■ **Exercise description**:
Could you give back every record below exactly, leaving out the pictures?

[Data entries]
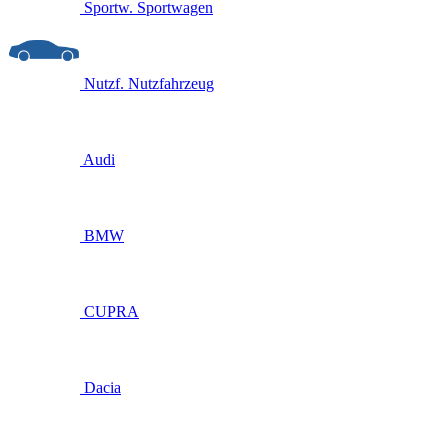
Sportw.
Sportwagen
Nutzf.
Nutzfahrzeug
Audi
BMW
CUPRA
Dacia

■ **Solution below**:
Sportw.
Sportwagen
Nutzf.
Nutzfahrzeug
Audi
BMW
CUPRA
Dacia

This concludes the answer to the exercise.